There are 7 billion people on this planet. Out of all of them, you are the one person best suited to determine what happens to you tomorrow. No one else is as interested in your future, no one else is as invested in the outcome as you are, and no one else is in the unique position to change your circumstances.
If you don’t take action, who will?
You stand where you do today because of the decisions you made yesterday. Where are you going to go to school, live, and work? Whom will you marry, be friends with, and look up to? What will you do with your free time? What will you wear today? What will you have for lunch?
These decisions add up. If we don’t like them, we can make another. But we’re the ones who get to make them.

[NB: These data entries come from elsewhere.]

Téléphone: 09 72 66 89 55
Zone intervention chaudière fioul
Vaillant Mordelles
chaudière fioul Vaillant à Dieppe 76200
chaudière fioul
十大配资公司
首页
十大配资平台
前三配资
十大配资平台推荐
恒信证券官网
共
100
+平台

Until we own our past, we can’t direct our future.
We have to accept responsibility for our actions. The choices we have made are what lead us to where we are now. If we believe we got ourselves into this mess, then we can also get ourselves out of it.
Anytime we think the problem is “out there,” that thought is the problem.
Stephen R. Covey
Have you ever been around someone who blames everybody but themselves for everything wrong in their life? They’re late because traffic was heavy. They don’t get paid enough. The government is doing too much/not enough.

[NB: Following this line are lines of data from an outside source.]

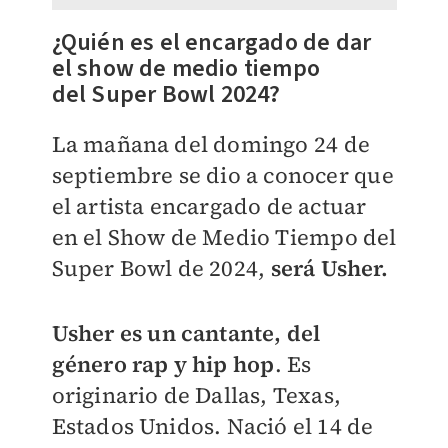
¿Quién es el encargado de dar
el show de medio tiempo
del
Super Bowl 2024?
La mañana del domingo 24 de
septiembre se dio a conocer que
el artista encargado de actuar
en el Show de Medio Tiempo del
Super Bowl de 2024,
será Usher.
Usher es un cantante, del
género rap y hip hop
. Es
originario de Dallas, Texas,
Estados Unidos. Nació el 14 de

How much fun was it to listen to them go on and on about how other people were making their life miserable?
If you’re going to blame everybody else for your state in life, then you’ve ceded all control over your destiny. Nothing you can do will make any difference.
Our lives are interdependent, so no decision is made in a vacuum. Our choices affect others and their choices affect us, sometimes in terrible, tragic ways. There’s no denying that. We get to share in the consequences of others’ actions.
We cannot change the cards we are dealt, just how we play the hand.
Randy Pausch
In 7 Habits, Stephen Covey teaches that we’re free to choose our actions, but we’re not free to choose the consequences of those actions.
Let that sink in. Actions have consequences. They’re inescapable. When we take an action, we are accepting the consequential results. Sooner or later, we will get what’s coming to us.
We tend to think of a consequence as something negative. I’m guilty of passing that connotation on to my kids. A consequence is the logical result of an action. Nothing more. Some are good, some could be better.
Positive consequences are just as inescapable as negative consequences. This is one of the bedrock ideas behind personal growth and productivity: we can get the results we want by taking the actions that produce those results.
It’s not random, but we might not always have a clear understanding of what’s going on. It’s simple, but not easy.
It’s why we are where we are today. It’s how we’ll get to where we want to be tomorrow.
Accept that you’re living the consequences of your past actions. Then picture where you want to be this time next year. Or this time tomorrow. Or in 50 years.
Once you have the future you want to build in mind, start taking the actions that will take you there.